Farmingdale, NY – Scottie Scheffler stepped to the ball and the world stopped.
It was early Saturday afternoon in Bethpage Black, and after a Ryder cup full of frustration, Scheffler’s moment had finally arrived.
The crowd had gone from loud to amazing when the second morning session was approaching the completion, their songs on the 18th-Hole amphitheater. Cameron Young and Bryson Decchambeau had raced points in the first game of the day, while Europeans had achieved convincing victories in each of the second and third games. Now the balance of the session hung on a crucial anchor competition: Scheffler and Russell Henley, 1-down on the last against the vulnerable combination of Bob Macintyre and Viktor HOVOLAND.
While Scheffler was on his ball on the 18th Fairway, the day and maybe the cup rested in his fingertips. If the world no. 1 could hit it tight, he could even tilt the game and the pressure back to Europeans for an all-or-nothing-nothing session of the afternoon.

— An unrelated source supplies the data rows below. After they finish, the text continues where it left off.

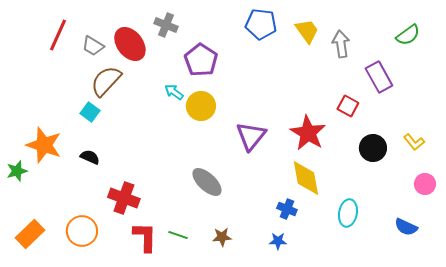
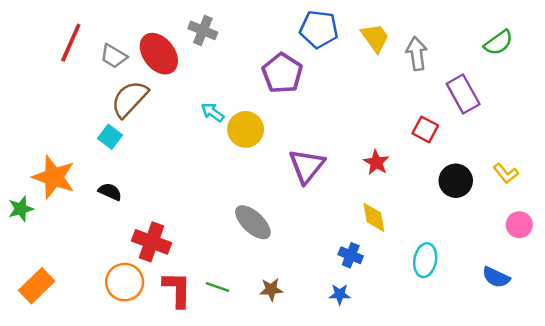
purple pentagon: (201, 60) -> (282, 73), moved
red star: (308, 133) -> (376, 162), size x0.6
yellow diamond: (306, 178) -> (374, 217), size x0.7
orange circle: (82, 231) -> (125, 282), moved

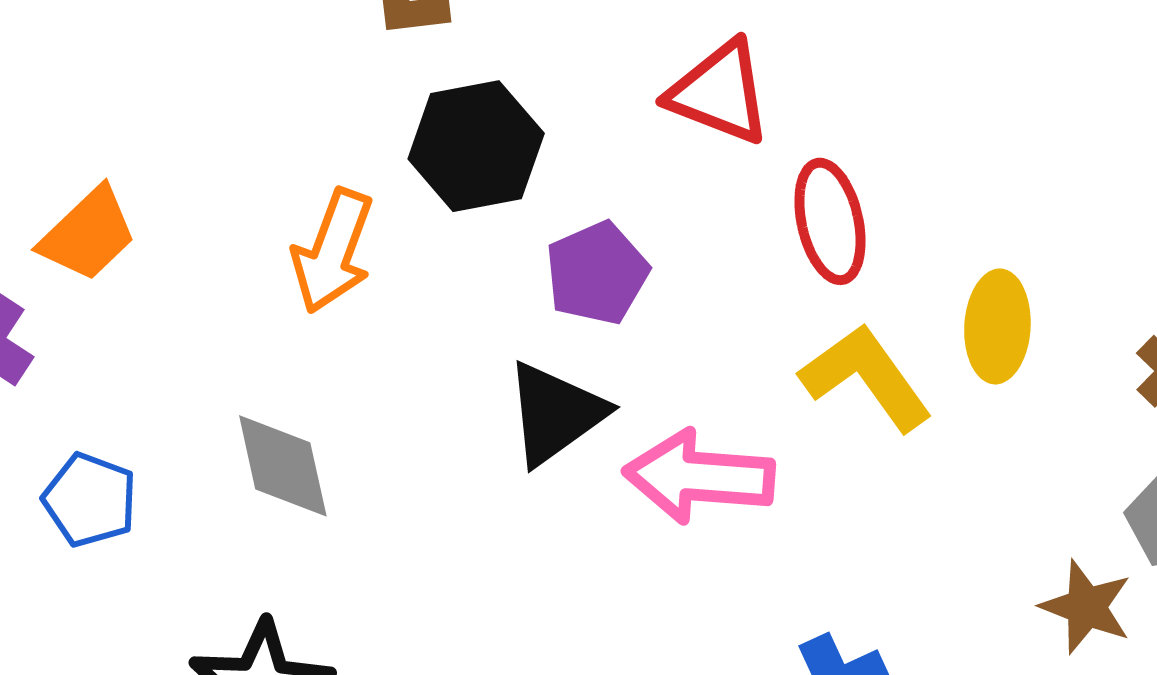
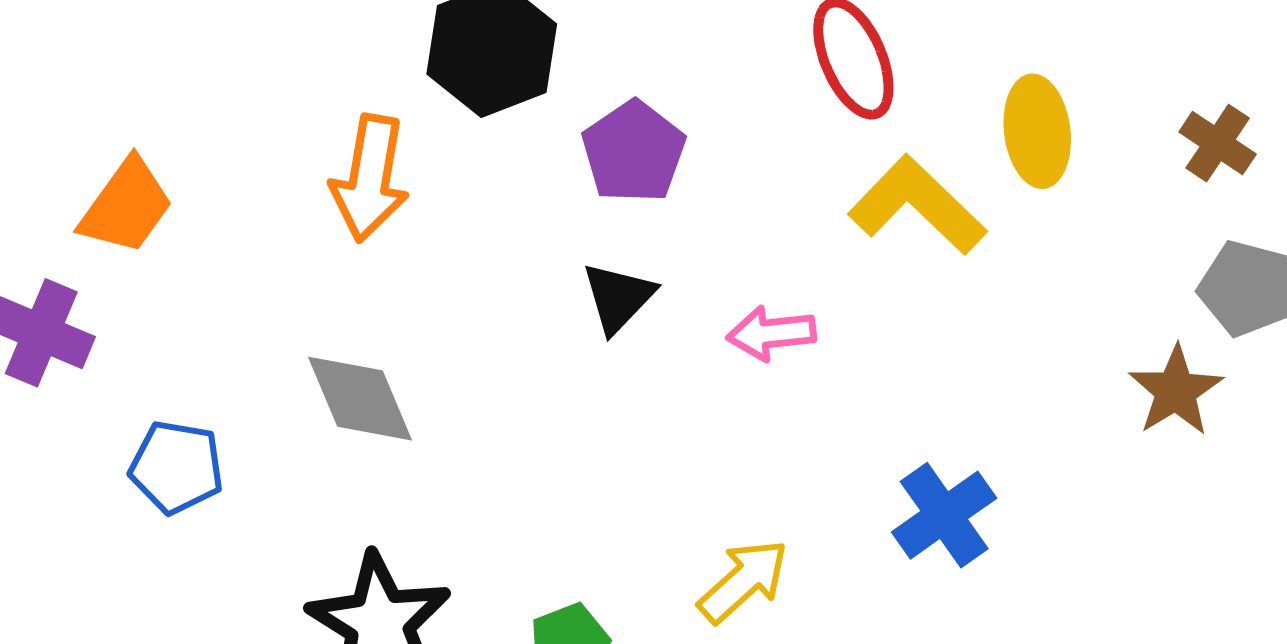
black triangle: (555, 413) -> (618, 297), size x0.7
pink arrow: (699, 477) -> (771, 333), size x0.6
brown star: (1086, 607) -> (1176, 391), turned 30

Scheffler waved and almost immediately shot the ball surprisingly to the right, bow high in the air and eventually settled in the Greenside bunker. Scheffler looked surprised, and for a good reason: it was the kind of short-yardage miss that he could go for a year or more without making a tournament, let alone a meaning of meaning like this. HOVOLAND followed and stripted his approach shot in the middle of the green. The Americans were ready, in the game, in the session and perhaps in the cup. The crowd in the huge grandstand around 18 hours had a collective grumbling.
There are hundreds of ways to dissect the European Clobbering from the first two days with this Ryder Cup. And if the result contains the Singles matches on Sunday afternoon, you can be sure that the wave audience will find its way to all. Course settings. Select selections. Order of formats. Order of players in formats. Captains. Grilles. Crowd energy, location, date, time, place – you name it.
But the best explanation for the inexplicable American performance at Bethpage is also the simplest: the Ryder Cup is about your star players, and through three sessions, Scottie Scheffler Winloos is.
It is not that Scheffler mainly played bad. According to data waveThe strokes have obtained data, he is the second best player on the American side, behind Cameron Young. It is normal that Scheffler has not been megastar in the vicinity of the same energy wall who helped him become the best player of the post-Tiger Woods era. At a certain point in the opening procedures of Friday, Scheffler had gone 18 consecutive holes without a birdie – a piece that would have been marked the second time that in the past two months with Scheffler it was done in a competitive setting. Add the calm wind of Bethpage, soft greens and unusually tame rough, and Scheffler’s show is even more a main scale.
One explanation concerns its close historical counterpart: Tiger Woods. Scheffler’s piece of poor results in team game (and more specifically, the alternative shot size) is reminiscent of Woods’ own struggles in the Ryder Cup. The cup is perhaps the only blemish on the productive list of Woods with distinctions on the course: a career 13-21-3 Record that underlines its dominance as tournaments.
Perhaps, just like Woods, Scheffler has found the Ryder Cup chaos that is disturbing for the Zen -Staat needed to overwhelm a golf course. Or maybe his European competitors are the culprit: as the afternoon four-ball matches went on Saturday, McIlroy, Rahm and Fleetwood were a combined 8-0-1 and presented exactly the same sun buildings that Scheffler displays so often.
Regardless of the final result (or the ultimate cause), it will be the work of the next Ryder Cup captain to understand how and why behind Scheffler’s 0-3-0 starts. In the Rahm-Milroy-Fleetwood era it is difficult to see the US competitive In a Ryder Cup, let alone winning one without Scheffler’s leadership. And because a big euro lead is the scene for a potential coronation of Sunday, it is difficult to find an easier explanation of what went wrong than the Win-Loss-column next to the world No. 1.